Posted to mapreduce-user@hadoop.apache.org by Zhengguo 'Mike' SUN <zh...@yahoo.com> on 2011/02/22 20:51:30 UTC

Fw: ClassNotFoundException when use a class as the value of SequenceFile

 
----- Forwarded Message -----
From: Zhengguo 'Mike' SUN <zh...@yahoo.com>
To: mahout-user <us...@mahout.apache.org>
Cc: mahout-dev <ma...@lucene.apache.org>
Sent: Monday, February 21, 2011 11:20 AM
Subject: LanczosSolver and ClassNotFoundException

Hi All,

I was playing with the LanczosSolver class in Mahout. What I did is copying the code in TestDistributedLanczosSolver.java and trying to run it in a shared cluster. I also packaged core, core-test, math, math-test, and mahout-collection 5 jars under the lib/ directory of my own jar. This new jar worked correctly on my local machine under Hadoop's local mode. When I submitted it to the cluster, I got ClassNotFoundException when running the TimesSquaredJob. The stack trace is as follow:

Error: java.lang.ClassNotFoundException: org.apache.mahout.math.Vector
at java.net.URLClassLoader$1.run(URLClassLoader.java:200)
at java.security.AccessController.doPrivileged(Native Method)
at java.net.URLClassLoader.findClass(URLClassLoader.java:188)
at java.lang.ClassLoader.loadClass(ClassLoader.java:307)
at sun.misc.Launcher$AppClassLoader.loadClass(Launcher.java:301)
at java.lang.ClassLoader.loadClass(ClassLoader.java:252)
at java.lang.ClassLoader.loadClassInternal(ClassLoader.java:320)
at java.lang.Class.forName0(Native Method)
at java.lang.Class.forName(Class.java:247)
at org.apache.hadoop.conf.Configuration.getClassByName(Configuration.java:866)
at org.apache.hadoop.io.WritableName.getClass(WritableName.java:71)
at org.apache.hadoop.io.SequenceFile$Reader.getValueClass(SequenceFile.java:1613)
at org.apache.hadoop.io.SequenceFile$Reader.init(SequenceFile.java:1555)
at org.apache.hadoop.io.SequenceFile$Reader.(SequenceFile.java:1428)
at org.apache.hadoop.io.SequenceFile$Reader.(SequenceFile.java:1417)
at org.apache.hadoop.io.SequenceFile$Reader.(SequenceFile.java:1412)
at org.apache.hadoop.mapred.SequenceFileRecordReader.(SequenceFileRecordReader.java:43)
at org.apache.hadoop.mapred.SequenceFileInputFormat.getRecordReader(SequenceFileInputFormat.java:63)
at org.apache.hadoop.mapred.MapTask.runOldMapper(MapTask.java:338)
at org.apache.hadoop.mapred.MapTask.run(MapTask.java:307)
at org.apache.hadoop.mapred.Child.main(Child.java:170)

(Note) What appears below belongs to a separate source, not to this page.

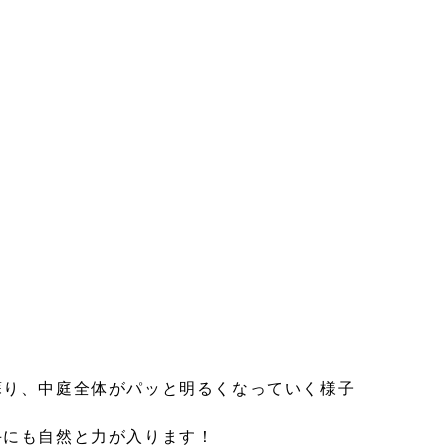
蘇り、中庭全体がパッと明るくなっていく様子
手にも自然と力が入ります！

I also wrote a simple MapReduce job to test if I can access the Vector class with some naive code like the following:

Vector v = new DenseVector(100);
v.assign(3.14);

This job worked fine in the cluster. Thus, it seemed that it is not the problem to reference the Vector class. What could be wrong if it is not a dependence problem?